The plaintiffs argued that the 28 laid-off workers should be included as “employees” because (a) Voisard had a written seniority policy providing a full year’s recall rights; (b) Voisard’s HR manager had testified that Voisard nearly always recalled employees on layoff, and that layoffs were “never permanent”; (c) Voisard’s layoff letters expressed a desire to recall and stated that the layoffs were temporary; and (d) the chief operating officers did not expect the layoff.
The trial court ruled that those laid off by Voisard starting in September 6, 2013 made a sufficient showing to the jury on the issue of whether they could have reasonably expected to be recalled and therefore should have been counted in the total number of employees for purposes of determining WARN Act applicability.

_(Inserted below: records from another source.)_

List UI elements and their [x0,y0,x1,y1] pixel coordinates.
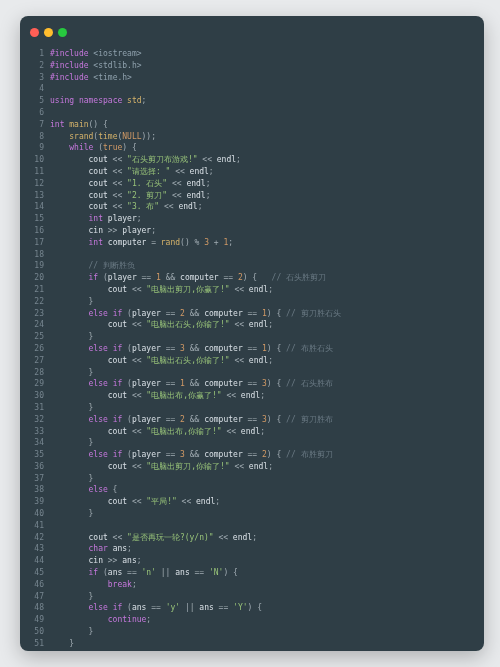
line-number: 28 [26,367,44,379]
line-number: 45 [26,567,44,579]
line-number: 22 [26,296,44,308]
minimize-icon[interactable] [44,28,53,37]
tok: <iostream> [93,48,141,60]
line-number: 38 [26,484,44,496]
line-number: 35 [26,449,44,461]
line-number: 16 [26,225,44,237]
line-number: 51 [26,638,44,650]
line-number: 24 [26,319,44,331]
tok: #include [50,60,89,72]
zoom-icon[interactable] [58,28,67,37]
tok: srand [69,131,93,143]
line-number: 5 [26,95,44,107]
line-number: 21 [26,284,44,296]
tok: while [69,142,93,154]
line-number: 41 [26,520,44,532]
line-number: 47 [26,591,44,603]
line-number: 18 [26,249,44,261]
line-number: 36 [26,461,44,473]
comment: // 判断胜负 [89,260,135,272]
line-number: 17 [26,237,44,249]
line-number: 19 [26,260,44,272]
line-number: 31 [26,402,44,414]
line-number: 50 [26,626,44,638]
line-number: 20 [26,272,44,284]
line-number: 46 [26,579,44,591]
code-area: 1#include <iostream> 2#include <stdlib.h… [20,46,484,651]
tok: using [50,95,74,107]
line-number: 3 [26,72,44,84]
line-number: 23 [26,308,44,320]
line-number: 39 [26,496,44,508]
tok: namespace [79,95,122,107]
tok: #include [50,72,89,84]
line-number: 10 [26,154,44,166]
line-number: 4 [26,83,44,95]
close-icon[interactable] [30,28,39,37]
line-number: 12 [26,178,44,190]
line-number: 33 [26,426,44,438]
tok: <time.h> [93,72,132,84]
line-number: 26 [26,343,44,355]
titlebar [20,16,484,46]
tok: std [127,95,141,107]
tok: "石头剪刀布游戏!" [127,154,197,166]
tok: <stdlib.h> [93,60,141,72]
line-number: 43 [26,543,44,555]
line-number: 14 [26,201,44,213]
code-window: 1#include <iostream> 2#include <stdlib.h… [20,16,484,651]
page-root: 1#include <iostream> 2#include <stdlib.h… [0,0,500,667]
line-number: 29 [26,378,44,390]
line-number: 27 [26,355,44,367]
line-number: 2 [26,60,44,72]
line-number: 6 [26,107,44,119]
line-number: 1 [26,48,44,60]
line-number: 9 [26,142,44,154]
tok: main [69,119,88,131]
tok: cout [89,154,108,166]
line-number: 15 [26,213,44,225]
line-number: 49 [26,614,44,626]
line-number: 42 [26,532,44,544]
line-number: 11 [26,166,44,178]
tok: #include [50,48,89,60]
tok: true [103,142,122,154]
tok: int [50,119,64,131]
line-number: 34 [26,437,44,449]
line-number: 48 [26,602,44,614]
line-number: 37 [26,473,44,485]
line-number: 7 [26,119,44,131]
line-number: 25 [26,331,44,343]
line-number: 32 [26,414,44,426]
line-number: 44 [26,555,44,567]
line-number: 8 [26,131,44,143]
tok: time [98,131,117,143]
line-number: 40 [26,508,44,520]
line-number: 52 [26,650,44,651]
tok: endl [217,154,236,166]
tok: NULL [122,131,141,143]
line-number: 13 [26,190,44,202]
line-number: 30 [26,390,44,402]
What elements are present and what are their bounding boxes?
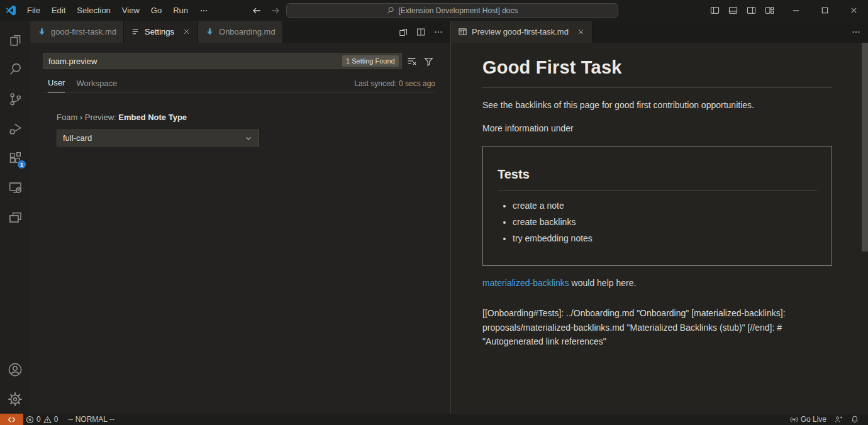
embedded-note-card: Tests create a note create backlinks try… [482,146,832,266]
menu-more-icon[interactable] [194,4,214,18]
settings-editor: 1 Setting Found User Workspace Last sync… [30,43,450,146]
settings-gear-icon[interactable] [0,384,30,414]
run-debug-icon[interactable] [0,113,30,143]
accounts-icon[interactable] [0,355,30,384]
search-icon [386,6,394,14]
settings-search-box: 1 Setting Found [43,53,402,69]
feedback-icon[interactable] [830,414,847,425]
go-live-button[interactable]: Go Live [786,414,830,425]
extensions-badge: 1 [17,160,26,169]
close-tab-icon[interactable] [577,28,585,36]
tab-preview-good-first-task[interactable]: Preview good-first-task.md [451,21,593,43]
remote-explorer-icon[interactable] [0,172,30,202]
menu-view[interactable]: View [116,3,145,18]
vim-mode-indicator[interactable]: -- NORMAL -- [64,414,118,425]
customize-layout-icon[interactable] [760,0,779,21]
more-actions-icon[interactable] [848,24,864,40]
toggle-secondary-sidebar-icon[interactable] [742,0,760,21]
minimize-button[interactable] [781,0,810,21]
scope-tab-user[interactable]: User [48,78,65,92]
markdown-file-icon [205,27,214,36]
tab-settings[interactable]: Settings [124,21,198,43]
warning-count: 0 [54,415,58,424]
embedded-note-list: create a note create backlinks try embed… [498,199,817,245]
list-item: try embedding notes [513,232,817,245]
close-tab-icon[interactable] [182,28,191,36]
explorer-icon[interactable] [0,25,30,54]
materialized-backlinks-link[interactable]: materialized-backlinks [482,278,569,288]
go-forward-icon[interactable] [270,6,281,16]
dropdown-value: full-card [63,133,92,143]
preview-paragraph: See the backlinks of this page for good … [482,99,832,111]
activity-bar: 1 [0,21,30,414]
command-center-label: [Extension Development Host] docs [398,6,518,15]
titlebar: File Edit Selection View Go Run [Extensi… [0,0,868,21]
menubar: File Edit Selection View Go Run [21,3,214,18]
source-control-icon[interactable] [0,84,30,113]
toggle-primary-sidebar-icon[interactable] [706,0,724,21]
open-preview-icon [458,27,467,36]
more-actions-icon[interactable] [430,24,447,40]
last-synced-label: Last synced: 0 secs ago [354,79,435,92]
settings-search-input[interactable] [43,57,342,66]
list-item: create a note [513,199,817,212]
status-bar: 0 0 -- NORMAL -- Go Live [0,414,868,425]
list-item: create backlinks [513,216,817,228]
warning-icon [43,416,52,424]
preview-paragraph: More information under [482,122,832,135]
setting-title: Foam › Preview: Embed Note Type [57,113,435,122]
tabbar-left: good-first-task.md Settings Onboarding.m… [30,21,450,43]
setting-name: Embed Note Type [118,113,187,122]
problems-indicator[interactable]: 0 0 [26,415,58,424]
link-references-text: [[Onboarding#Tests]: ../Onboarding.md "O… [482,306,832,349]
tab-label: good-first-task.md [51,27,116,36]
preview-title: Good First Task [482,54,832,88]
filter-settings-icon[interactable] [421,54,435,68]
open-changes-icon[interactable] [395,24,411,40]
editor-group-right: Preview good-first-task.md Good First Ta… [451,21,868,414]
menu-edit[interactable]: Edit [46,3,71,18]
search-view-icon[interactable] [0,54,30,84]
embedded-note-title: Tests [498,165,817,190]
embed-note-type-dropdown[interactable]: full-card [57,130,259,146]
setting-item-embed-note-type: Foam › Preview: Embed Note Type full-car… [57,113,435,146]
chevron-down-icon [244,134,253,143]
broadcast-icon [790,416,798,424]
error-icon [26,416,34,424]
tab-label: Preview good-first-task.md [472,27,569,36]
vscode-logo-icon [0,5,21,16]
remote-indicator[interactable] [0,414,23,425]
markdown-preview: Good First Task See the backlinks of thi… [451,43,868,349]
settings-editor-icon [131,27,140,36]
settings-scope-tabs: User Workspace Last synced: 0 secs ago [43,77,435,93]
tab-label: Onboarding.md [219,27,275,36]
toggle-panel-icon[interactable] [724,0,742,21]
link-suffix-text: would help here. [569,278,637,288]
editor-group-left: good-first-task.md Settings Onboarding.m… [30,21,450,414]
command-center-search[interactable]: [Extension Development Host] docs [286,3,618,18]
menu-selection[interactable]: Selection [71,3,116,18]
preview-paragraph: materialized-backlinks would help here. [482,277,832,289]
tab-label: Settings [145,27,174,36]
split-editor-icon[interactable] [413,24,429,40]
tabbar-right: Preview good-first-task.md [451,21,868,43]
close-window-button[interactable] [839,0,868,21]
tab-good-first-task[interactable]: good-first-task.md [30,21,124,43]
maximize-button[interactable] [810,0,839,21]
windows-panels-icon[interactable] [0,202,30,231]
menu-file[interactable]: File [21,3,46,18]
error-count: 0 [36,415,41,424]
settings-found-badge: 1 Setting Found [342,55,399,67]
menu-go[interactable]: Go [145,3,167,18]
markdown-file-icon [37,27,47,36]
clear-search-results-icon[interactable] [405,54,419,68]
tab-onboarding[interactable]: Onboarding.md [198,21,283,43]
menu-run[interactable]: Run [167,3,194,18]
notifications-bell-icon[interactable] [847,414,863,425]
go-live-label: Go Live [801,415,826,424]
go-back-icon[interactable] [252,6,262,16]
extensions-icon[interactable]: 1 [0,143,30,172]
preview-scrollbar[interactable] [862,43,868,251]
scope-tab-workspace[interactable]: Workspace [76,79,117,92]
vim-mode-text: -- NORMAL -- [68,415,114,424]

(2) Who May Be Liable for WARN Act Violations?
Plaintiffs’ lawyers learn early that a case is only as good as the ability of the defendant to pay a judgment. WARN litigation, by its nature, involves claims that arise because many people lost their jobs. And, if that occurred, chances are that the employer is struggling and may not be able to satisfy a judgment. So, the plaintiffs went looking for a pocket to satisfy a judgment and sued not only Voisard (which was financially on the rocks) but also LGP and LGI (who you will recall took nearly $3 million out of Voisard as management fees).
Now, you might ask, “How could LGP and LGI be sued? Wasn’t Voisard an LLC and aren’t the owners of an LLC shielded from any liability incurred by Voisard under general common law and LLC law?” The answer is “not necessarily”!
U.S. Department of Labor (DOL) regulations provide that “subsidiaries which are wholly or partially owned by a parent company are treated as separate employers or as a part of the parent or contracting company depending upon the degree of their independence from the parent” (emphasis added). 20 C.F.R. § 639.3(a)(2). So, the general rule of “corporate separateness” does not necessarily apply in WARN litigation.
To determine if an operation involving a parent and subsidiary, like the one involving Voisard, LGP, and LGI, is a “single employer” and therefore “jointly liable” for WARN Act violations, the courts typically use a five-factor test that examines the integration, if any, of the separate entities.
- Is there common ownership?
- Are there common directors and/or officers?
- Does one entity exercise de facto control of the other?
- Is there a unity of personnel policies emanating from a common source?
- Are the operations of the various entities dependent upon each other?
The last three factors of the analysis are usually the determinative factors. Among these, de facto exercise of control is the most important factor, and it involves an analysis of whether one company “was the decision-maker responsible for the employment practice giving rise to the litigation.”
The trial court found that the operations of the firms were very much intertwined—particularly since Voisard paid millions to LGP to manage its business, and the principal officers of LGP and LGI made the decision to carry out the mass layoff on January 31, 2014. Therefore, LGP and LGI could be held liable for the failure to give a WARN notice to Voisard’s employees.
Hard Lessons Learned
Several lessons can be drawn from this case.
- First, while seniority policies may have some utility (e.g. defining service for benefit accrual and eligibility purposes, service awards, and determining who is entitled to the best parking space), beware of promising recall rights.
- Second, whenever the number of employees laid off begins to approach 50, it may be prudent to contact counsel to work through the “fine print” of WARN Act application.
- Third, beware of reliance upon the “corporate shield” to protect parent organizations from subsidiary WARN Act liabilities. Entities routinely use subsidiary corporate structures to shield valuable parent assets from risky subsidiary ventures. Be advised, however, that the greater the entanglement of the parent in the subsidiary’s affairs, the greater the likelihood that violations will be visited upon the parent.